If not, he is going to have a lot of pushing back to do. It begins by realizing that while this is an inconsequential detail to just about every American, the change actually dynamites the entire plan. Operated within Medicare, the new public option would have limited marginal administrative costs. It would have a large pool from the beginning, with leverage over virtually every provider. I don’t understand – not I don’t support, I do not comprehend – why there was ever a proposal to pay x% above Medicare rates in the public option. If Medicare rates are too low, or geographically unfair, or anything else, then change the Medicare rates. If a doctor is willing to perform a procedure for $d for a Medicare patient, in exchange for the opportunity to serve the large population of Medicare patients, he should surely be happy to continue performing procedures for $d for access to the combined Medicare and public option populations. (source: Taunter)
Or she, buddy. The glass ceiling on complaining about legal liability and getting underpaid by Soviet Medicare has long since been shattered. The ladies are now free to opt-out of treating Medicare patients too, you know.
By contrast, stripped of Medicare support and pricing negotiation,* the public option is a startup insurance company, no more and no less. Actually, a lot less – it has to hire the worst administrators (everyone in the sector already either went for the money at a private operator or the security at CMS), it has the nimbleness and marketing savvy of a government agency and the purchasing power of the smallest guy in the industry, and it will almost certainly have a disaster of an insurance pool. It will be the one sucker offering community rating in a risk rating game. It’s like joining a poker table and playing cards-up.
I hope he isn't right. Because the way things stand now, I can't imagine that the final product will look much more progressivee than this. The downside risk, on the otherhand, is virtually infinite.

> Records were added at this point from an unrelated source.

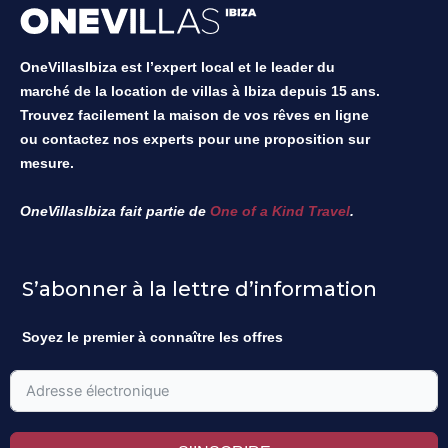
OneVillasIbiza est l’expert local et le leader du
marché de la location de villas à Ibiza depuis 15 ans.
Trouvez facilement la maison de vos rêves en ligne
ou contactez nos experts pour une proposition sur
mesure.
OneVillasIbiza fait partie de
One of a Kind Travel
.
S’abonner à la lettre d’information
Soyez le premier à connaître les offres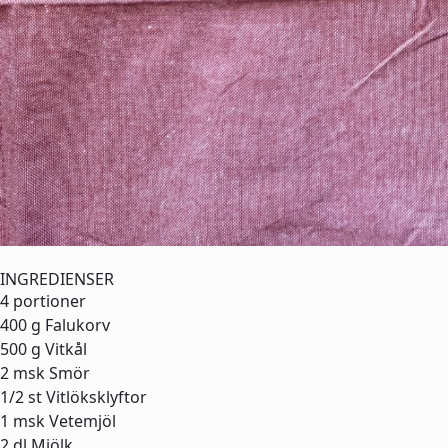
INGREDIENSER
4 portioner
400 g
Falukorv
500 g
Vitkål
2 msk
Smör
1/2 st
Vitlöksklyftor
1 msk
Vetemjöl
2 dl
Mjölk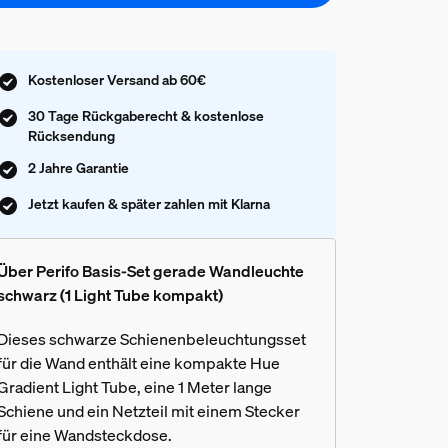
Kostenloser Versand ab 60€
30 Tage Rückgaberecht & kostenlose
Rücksendung
2 Jahre Garantie
Jetzt kaufen & später zahlen mit Klarna
Über Perifo Basis-Set gerade Wandleuchte
schwarz (1 Light Tube kompakt)
Dieses schwarze Schienenbeleuchtungsset
für die Wand enthält eine kompakte Hue
Gradient Light Tube, eine 1 Meter lange
Schiene und ein Netzteil mit einem Stecker
für eine Wandsteckdose.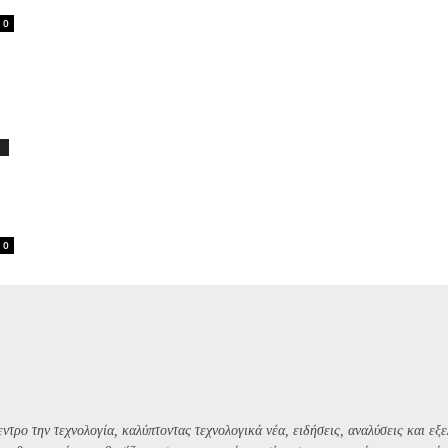
0
0
ντρο την τεχνολογία, καλύπτοντας τεχνολογικά νέα, ειδήσεις, αναλύσεις και εξε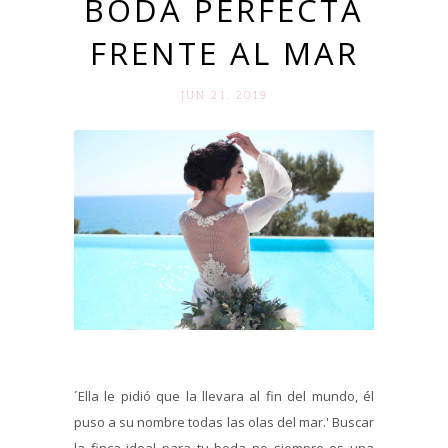
BODA PERFECTA
FRENTE AL MAR
JUN 21. 2019
´Ella le pidió que la llevara al fin del mundo, él
puso a su nombre todas las olas del mar.' Buscar
la finca ideal para tu boda no siempre es una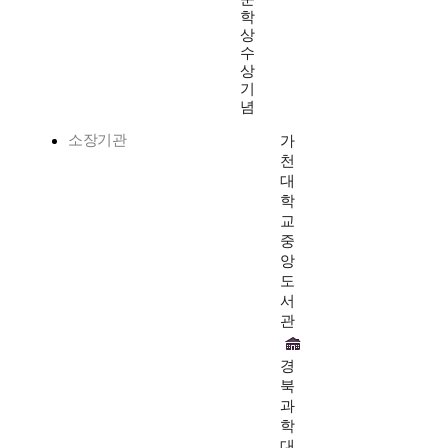
학
상
수
상
기
념
소장기관
가
천
대
학
교
중
앙
도
서
관
경
북
과
학
대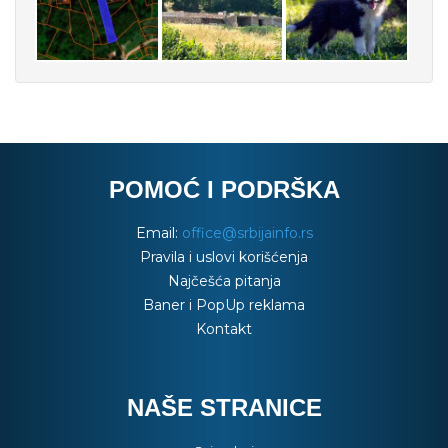
POMOĆ I PODRŠKA
Email:
office@srbijainfo.rs
Pravila i uslovi korišćenja
Najčešća pitanja
Baner i PopUp reklama
Kontakt
NAŠE STRANICE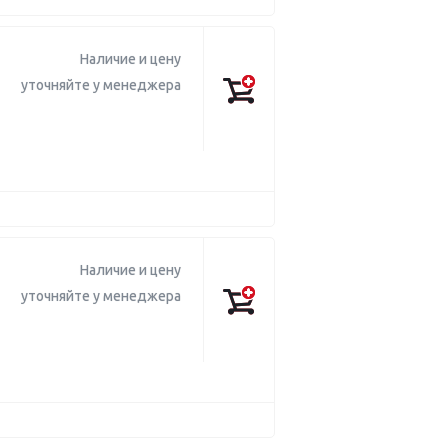
Наличие и цену
уточняйте у менеджера
Наличие и цену
уточняйте у менеджера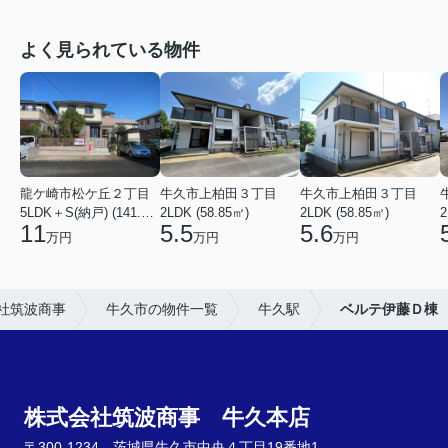
よく見られている物件
龍ケ崎市松ケ丘２丁目
牛久市上柏田３丁目
牛久市上柏田３丁目
5LDK＋S(納戸) (141.15㎡)
2LDK (58.85㎡)
2LDK (58.85㎡)
2
11
5.5
5.6
万円
万円
万円
社筑波商事
牛久市の物件一覧
牛久駅
ベルテ伊藤Ｄ棟
株式会社筑波商事 牛久本店
〒300-1234 茨城県牛久市中央４丁目19番地1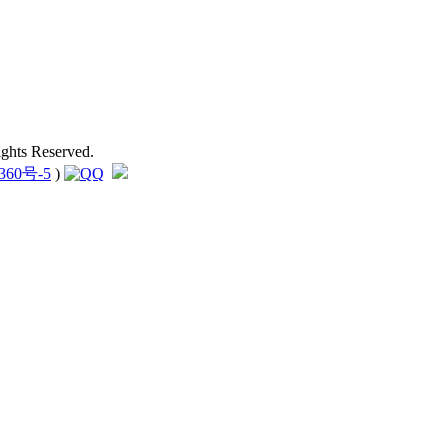
hts Reserved.
360号-5
)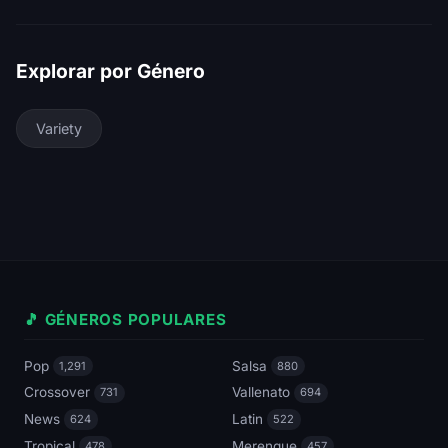
Explorar por Género
Variety
🎵 GÉNEROS POPULARES
Pop
Salsa
1,291
880
Crossover
Vallenato
731
694
News
Latin
624
522
Tropical
Merengue
478
457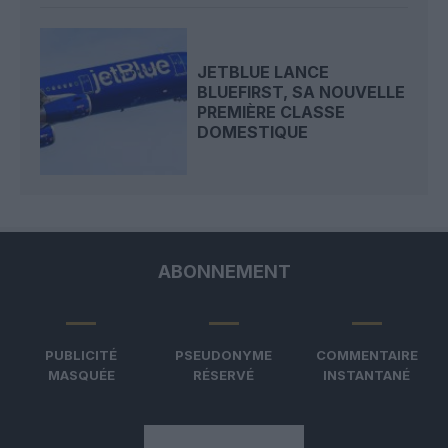
JETBLUE LANCE
BLUEFIRST, SA NOUVELLE
PREMIÈRE CLASSE
DOMESTIQUE
ABONNEMENT
PUBLICITÉ
PSEUDONYME
COMMENTAIRE
MASQUÉE
RÉSERVÉ
INSTANTANÉ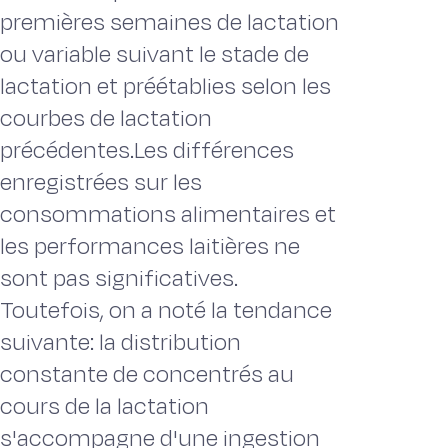
premières semaines de lactation
ou variable suivant le stade de
lactation et préétablies selon les
courbes de lactation
précédentes.Les différences
enregistrées sur les
consommations alimentaires et
les performances laitières ne
sont pas significatives.
Toutefois, on a noté la tendance
suivante: la distribution
constante de concentrés au
cours de la lactation
s'accompagne d'une ingestion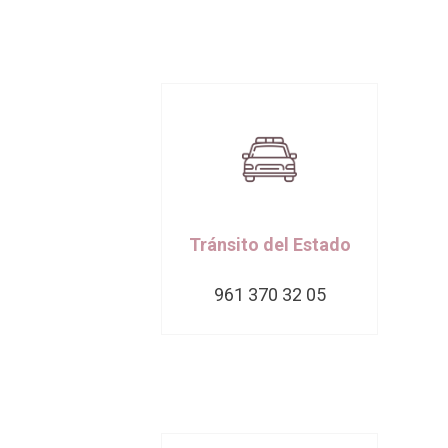
Tránsito del Estado
961 370 32 05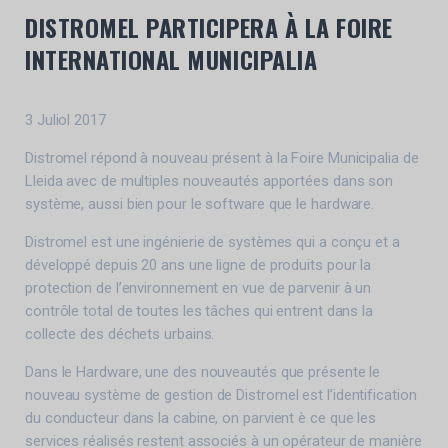
DISTROMEL PARTICIPERA À LA FOIRE
INTERNATIONAL MUNICIPALIA
3 Juliol 2017
Distromel répond à nouveau présent à la Foire Municipalia de
Lleida avec de multiples nouveautés apportées dans son
système, aussi bien pour le software que le hardware.
Distromel est une ingénierie de systèmes qui a conçu et a
développé depuis 20 ans une ligne de produits pour la
protection de l’environnement en vue de parvenir à un
contrôle total de toutes les tâches qui entrent dans la
collecte des déchets urbains.
Dans le Hardware, une des nouveautés que présente le
nouveau système de gestion de Distromel est l’identification
du conducteur dans la cabine, on parvient è ce que les
services réalisés restent associés à un opérateur de manière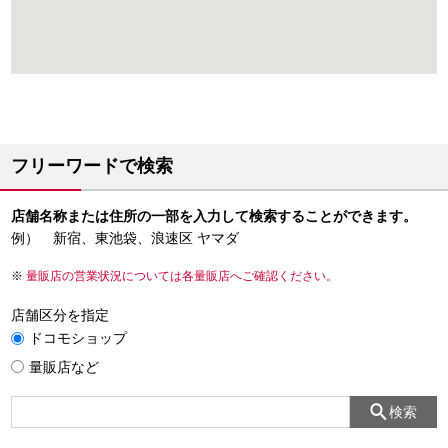
フリーワードで検索
店舗名称または住所の一部を入力して検索することができます。
例） 新宿、東池袋、浪速区 ヤマダ
量販店の営業状況については各量販店へご確認ください。
店舗区分を指定
ドコモショップ
量販店など
検索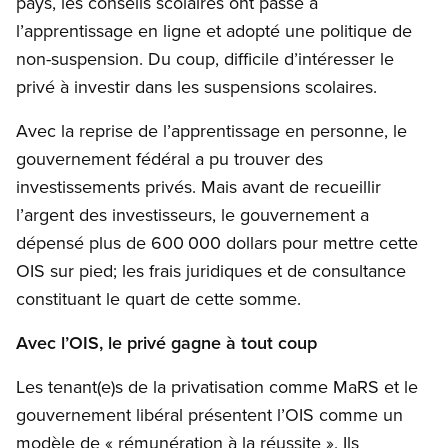
pays, les conseils scolaires ont passé à
l’apprentissage en ligne et adopté une politique de
non-suspension. Du coup, difficile d’intéresser le
privé à investir dans les suspensions scolaires.
Avec la reprise de l’apprentissage en personne, le
gouvernement fédéral a pu trouver des
investissements privés. Mais avant de recueillir
l’argent des investisseurs, le gouvernement a
dépensé plus de 600 000 dollars pour mettre cette
OIS sur pied; les frais juridiques et de consultance
constituant le quart de cette somme.
Avec l’OIS, le privé gagne à tout coup
Les tenant(e)s de la privatisation comme MaRS et le
gouvernement libéral présentent l’OIS comme un
modèle de « rémunération à la réussite ». Ils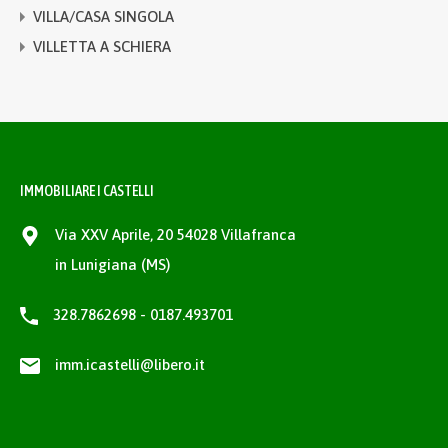
VILLA/CASA SINGOLA
VILLETTA A SCHIERA
IMMOBILIARE I CASTELLI
Via XXV Aprile, 20 54028 Villafranca
in Lunigiana (MS)
328.7862698 - 0187.493701
imm.icastelli@libero.it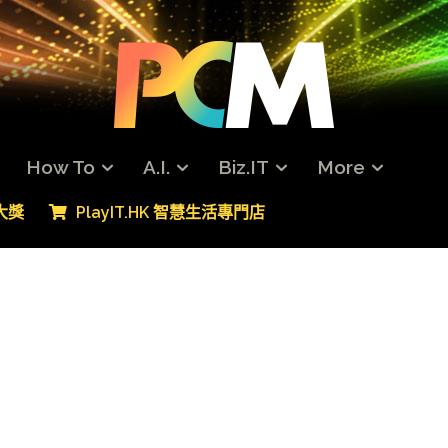
How To
A.I.
Biz.IT
More
專大獎
PlayIT.HK 智慧生活專門店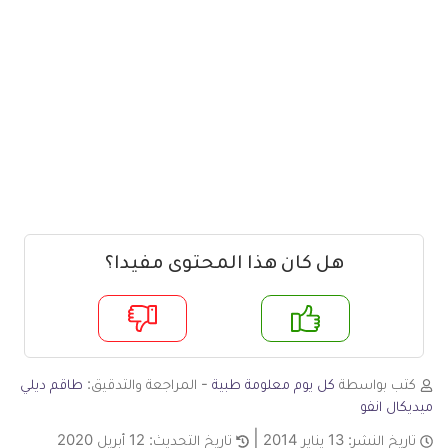
هل كان هذا المحتوى مفيدا؟
م
لا
كتب بواسطة
كل يوم معلومة طبية
- المراجعة والتدقيق:
طاقم ديلي
ميديكال انفو
تاريخ النشر:
13 يناير 2014
تاريخ التحديث:
12 أبريل 2020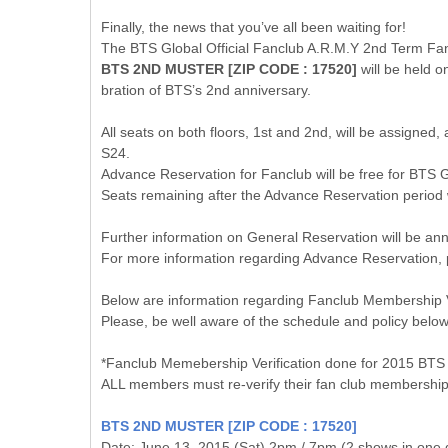
Finally, the news that you’ve all been waiting for!
The BTS Global Official Fanclub A.R.M.Y 2nd Term Fa
BTS 2ND MUSTER [ZIP CODE : 17520]
will be held 
bration of BTS’s 2nd anniversary.
All seats on both floors, 1st and 2nd, will be assigned, 
S24.
Advance Reservation for Fanclub will be free for BTS 
Seats remaining after the Advance Reservation period 
Further information on General Reservation will be an
For more information regarding Advance Reservation, 
Below are information regarding Fanclub Membership Ve
Please, be well aware of the schedule and policy belo
*Fanclub Memebership Verification done for 2015 B
ALL members must re-verify their fan club membership
BTS 2ND MUSTER [ZIP CODE : 17520]
Date: June 13, 2015 (Sat) 2pm / 7pm (2 shows in one 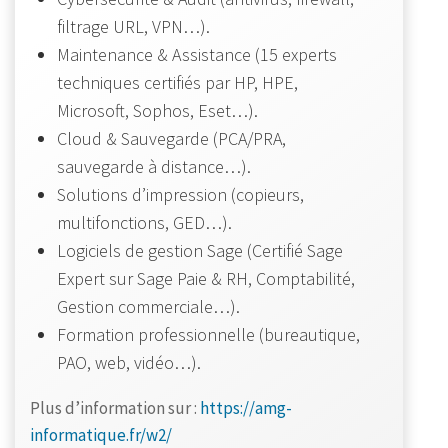
filtrage URL, VPN…).
Maintenance & Assistance (15 experts
techniques certifiés par HP, HPE,
Microsoft, Sophos, Eset…).
Cloud & Sauvegarde (PCA/PRA,
sauvegarde à distance…).
Solutions d’impression (copieurs,
multifonctions, GED…).
Logiciels de gestion Sage (Certifié Sage
Expert sur Sage Paie & RH, Comptabilité,
Gestion commerciale…).
Formation professionnelle (bureautique,
PAO, web, vidéo…).
Plus d’information sur :
https://amg-
informatique.fr/w2/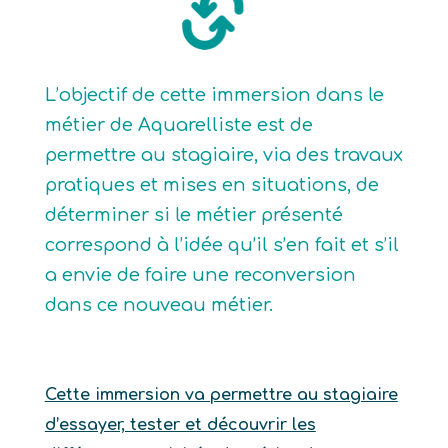
L’objectif de cette immersion dans le
métier de Aquarelliste est de
permettre au stagiaire, via des travaux
pratiques et mises en situations, de
déterminer si le métier présenté
correspond à l’idée qu’il s’en fait et s’il
a envie de faire une reconversion
dans ce nouveau métier.
Cette immersion va permettre au stagiaire
d’essayer, tester et découvrir les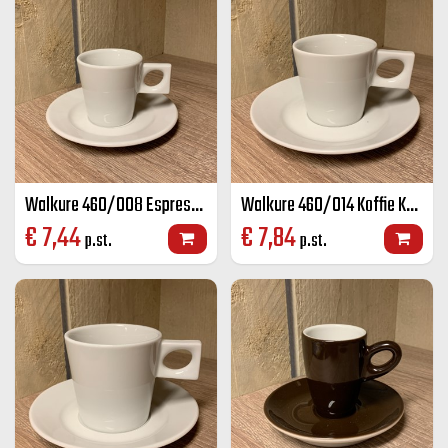
Walkure 460/008 Espresso K+S wit 8 cl
Walkure 460/014 Koffie K+S wit 14 cl
€
7,44
€
7,84
p.st.
p.st.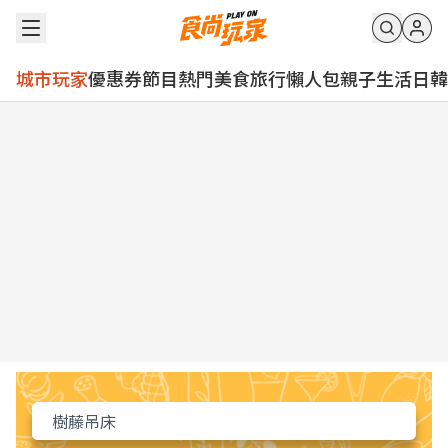
城市玩家
優惠券
節目
熱門
美食
旅行
懶人包
親子
生活
日韓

And so I can only hope that Taunter is overstating things. Maybe the bargaining power of the public option will be minimal. And maybe the plan will end up getting stuck with an adversely selected cadre of unemployed tumerous hunchbacks. But maybe there's something in a different business model. Maybe the fact that, as a public institution that is committed to breaking even and not, as are pubically traded insurance companies, bound to producing increasing year over year profits, the public option will be seen as a fundamentally more reliable--unlikely to rescind policies and committed to keeping medical cost ratios high. Whether it is an individual looking for health care or a company hoping to attract employees, there is always the possibility that the public option, despite its inability to offer substantially lower premiums, will be seen as a fundamentally more reliable.

But I really don't know.

*Note that Medicare fee structures offer disasterous incentives for health care providers. Public option aside, fixing that will go a long way to fixing the fiscal side of things.